Deadlock: Online iPad Review

Most deathmatch-style shooters take place from a first-person perspective. Those that vary from the norm often employ an over-the-shoulder point of view. Crescent Moon Games is trying something a bit new with Deadlock, and while it takes awhile to get adjusted, there’s hours of frantic fragging in store for you.

Deadlock: Online is a freemium game– you’re free to play, and you can unlock everything there is to obtain through patience and a lot of shooting. However, you can also fork over real-world dollars for additional points to upgrade your weapons early. If you’re a casual player, this is a highly attractive proposition, as your default loadout is paltry.

Please don’t step on the dead bodies.

As the name implies, the game is dead simple. You have three modes of play (deathmatch, team deathmatch, and capture and hold) that spread across five maps (mostly outdoor, but an office space changes things up). With only five maps to choose from, your playtime will be highly repetitive. You can play online or offline against bots, but the latter is clearly not as fun and is more useful for training purposes.

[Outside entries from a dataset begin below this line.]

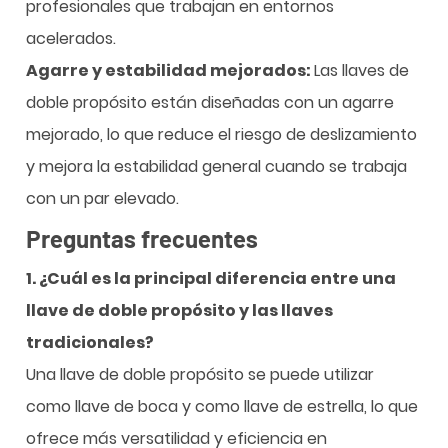
profesionales que trabajan en entornos
acelerados.
Agarre y estabilidad mejorados:
Las llaves de
doble propósito están diseñadas con un agarre
mejorado, lo que reduce el riesgo de deslizamiento
y mejora la estabilidad general cuando se trabaja
con un par elevado.
Preguntas frecuentes
1. ¿Cuál es la principal diferencia entre una
llave de doble propósito y las llaves
tradicionales?
Una llave de doble propósito se puede utilizar
como llave de boca y como llave de estrella, lo que
ofrece más versatilidad y eficiencia en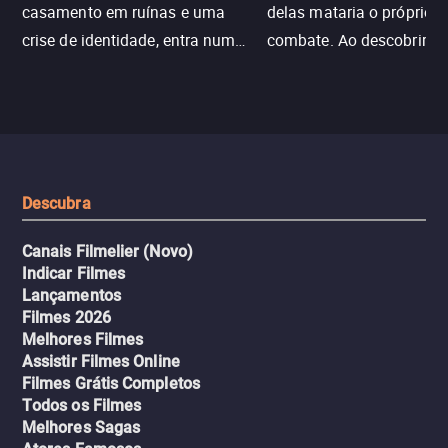
casamento em ruínas e uma
delas mataria o próprio f
crise de identidade, entra num
combate. Ao descobrir a
jogo sexualizado de gato e rato
verdade, ela deixa a rotin
com uma mulher branca
fábrica e parte em uma 
misteriosa no metrô. A escalada
implacável contra quem
leva a um desfecho violento.
escondeu os fatos, dispo
tudo pela vingança.
Descubra
Canais Filmelier (Novo)
Indicar Filmes
Lançamentos
Filmes 2026
Melhores Filmes
Assistir Filmes Online
Filmes Grátis Completos
Todos os Filmes
Melhores Sagas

It’s a traditional shooter in many regards– kill as many people as you can before time runs out– but unlike most in this vein, it’s an isometric twin-stick shooter. As you peer down onto the battlefield, you’ll move around with the left virtual stick and shoot by aiming the right stick. Because ammunition is limited, you have to pay close attention to your shooting, as you can rapidly empty an entire clip and be left with nothing but your legs to save you. Precision also suffers. Unlike most twin-stick shooters, you aren’t being constantly bombarded by enemies (there’s a max of eight players per match), and each of them takes a number of hits to kill. Keeping trained on an enemy is actually pretty tough.

Pick your poison.

The isometric perspective, too, can take its toll on you. Your field of view is quite limited, and there is no way to adjust the camera. Enemy positions are indicated with arrows on the screen (enemies are red, friends are blue) that grow larger as you get closer. The maps aren’t terribly large, so you won’t be wandering alone very long, but not being able to quickly ascertain where upcoming obstacles are located is frustrating.

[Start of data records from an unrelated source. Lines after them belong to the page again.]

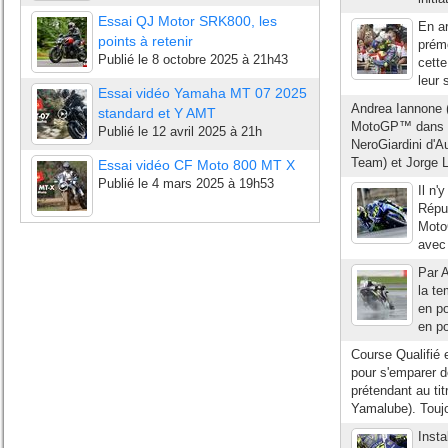
Essai QJ Motor SRK800, les
En ar
points à retenir
prémo
Publié le
8 octobre 2025 à 21h43
cette
leur 
Essai vidéo Yamaha MT 07 2025
Andrea Iannone (D
standard et Y AMT
MotoGP™ dans un
Publié le
12 avril 2025 à 21h
NeroGiardini d'A
Team) et Jorge 
Essai vidéo CF Moto 800 MT X
Publié le
4 mars 2025 à 19h53
Il n'
Répu
MotoG
avec 
Par A
la te
en po
en po
Course Qualifié 
pour s'emparer d
prétendant au t
Yamalube). Toujou
Insta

The better you do in combat, the more points you’ll unlock, which you can then spend on upgrades– new pistols, automatic weapons, shotguns, and the like. As previously mentioned, you start out with the basics (not even a shotgun), so you’ll need to play a lot at the onset to build up an arsenal that will keep you competitive. Armor and grenades round out the package. Respawning after death is quick and painless, keeping you in the game and refreshing your ammo. Assuming you have unlocked specific weapons, you can pick them up off the ground as you encounter them, either replenishing ammo or replacing an existing firearm.

The action is frantic, and matches go by quickly. If you have lots of free time, you’ll amass what gear you need more quickly, and for the most part, you’ll have fun doing it. With so few maps and play modes at launch– although more are planned for the future– Deadlock can grow cold. Tournaments help keep you engaged in the meantime, but we do wish there was simply more to do right now. Your love of the game will ultimately depend on how quickly you acclimate to the isometric view and the shooting mechanics. For those who persevere– and who can wait for additional content to be added– this is a game that should keep you coming back for a long time.